The scale of the stimulus for the Chinese economy, captured in the deficit, can be gauged if compared with the fiscal deficit target of about $200 billion that Union finance minister Nirmala Sitharamn set for the fiscal 2025-26 in her budget proposals tabled last month.

“This number reflects that the authorities are determined to support growth against the backdrop of external uncertainties and trade tensions with the US,” Bloomberg quoted Raymond Yeung, chief economist for Greater China at Australia & New Zealand Banking Group.

“It’s an ambitious growth target, and it means the authorities will still need to support growth.”

Li outlined his blueprint for China’s economy a day after Trump imposed another 10 per cent tariff on China, threatening to slam the brakes on the export engine that has been the main driver of Chinese growth story, contributing almost a third of economic expansion last year.

The sense of purpose in the speech of Li -- who stressed on the need to take difficulties “head on” and surge ahead -- was apparent as Bloomberg reported that the word “consumption” was mentioned 27 times throughout the document, the most in at least a decade.

“In contrast, “high-quality development,” a slogan representing President Xi Jinping’s push to boost high-tech manufacturing, was mentioned much less frequently than last year.

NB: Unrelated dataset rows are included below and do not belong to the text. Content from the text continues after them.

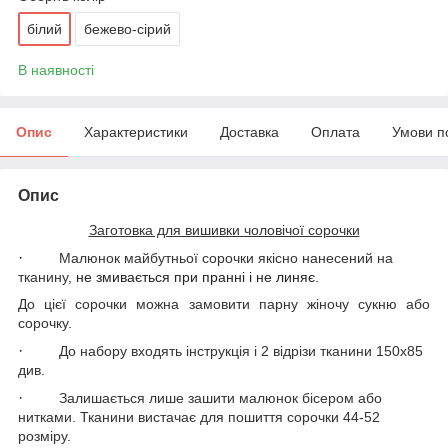
білий
бежево-сірий
В наявності
Опис
Характеристики
Доставка
Оплата
Умови п
Опис
Заготовка для вишивки чоловічої сорочки
·
Малюнок майбутньої сорочки якісно нанесений на
тканину,
не змивається при пранні і не линяє
.
До цієї сорочки можна
замовити парну жіночу сукню або
сорочку.
·
До набору входять інструкція і 2 відрізи тканини 150х85
див.
·
Залишається лише зашити малюнок бісером або
нитками.
Тканини вистачає для пошиття сорочки 44-52
розміру.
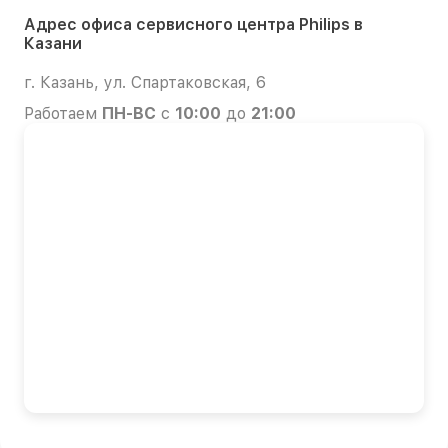
Адрес офиса сервисного центра Philips в
Казани
г. Казань, ул. Спартаковская, 6
Работаем
ПН-ВС
с
10:00
до
21:00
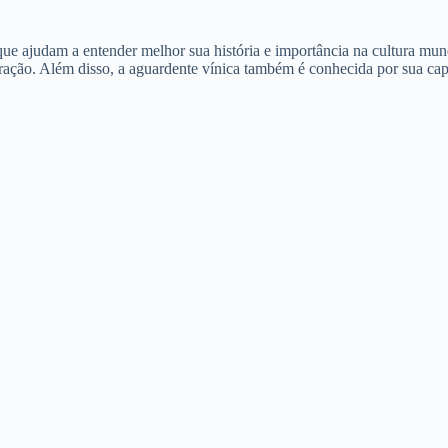
 que ajudam a entender melhor sua história e importância na cultura mun
lebração. Além disso, a aguardente vínica também é conhecida por sua c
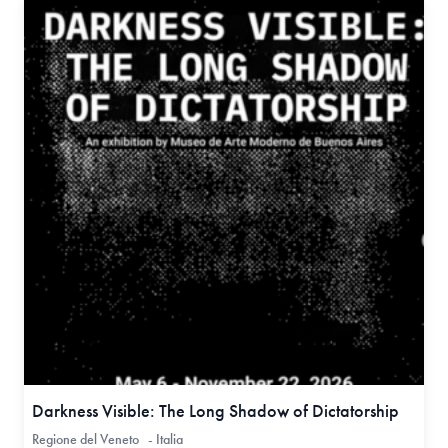
Darkness Visible: The Long Shadow of Dictatorship
Regione del Veneto - Italia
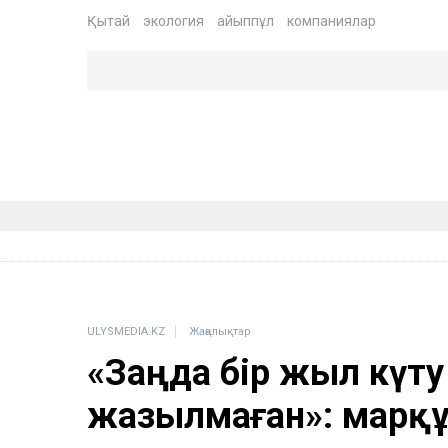
Қытай
экология
айыппұл
компаниялар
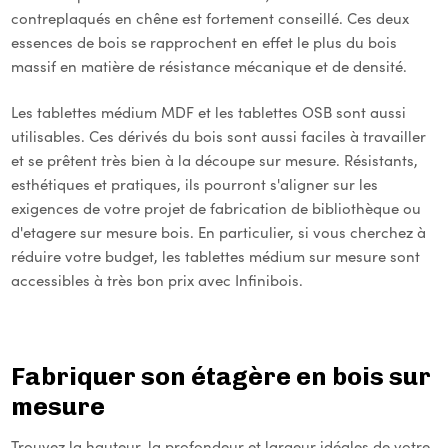
contreplaqués en chêne est fortement conseillé. Ces deux
essences de bois se rapprochent en effet le plus du bois
massif en matière de résistance mécanique et de densité.
Les tablettes médium MDF et les tablettes OSB sont aussi
utilisables. Ces dérivés du bois sont aussi faciles à travailler
et se prêtent très bien à la découpe sur mesure. Résistants,
esthétiques et pratiques, ils pourront s'aligner sur les
exigences de votre projet de fabrication de bibliothèque ou
d'etagere sur mesure bois. En particulier, si vous cherchez à
réduire votre budget, les tablettes médium sur mesure sont
accessibles à très bon prix avec Infinibois.
Fabriquer son étagère en bois sur
mesure
Trouvez la hauteur, la profondeur et largeur idéales de votre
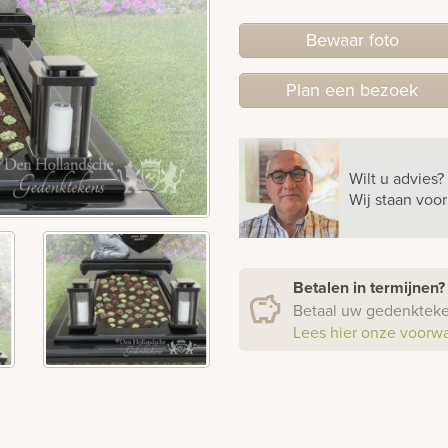
Bewaar foto
Plan
een
bezoek
Wilt u advies?
Wij staan voo
Betalen in termijnen
Betaal uw gedenkteken
Lees hier onze voorw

“In setting the growth rate at around 5 per cent, we have taken into account the need to stabilize employment, prevent risks, and improve the people’s wellbeing,” said Li.

As per the plan, the government will sell 1.3 trillion yuan ($179 billion) worth of special sovereign bonds and use 300 billion yuan of the proceeds to finance a subsidy programme for residents’ purchases of consumer goods, doubling its size in 2024. The rest of the money will go toward building major infrastructure projects and encouraging businesses to upgrade their equipment.

While the measures are welcome, analysts think that the markets will want more in a country characterised by low household spending, about 45 per cent of the GDP.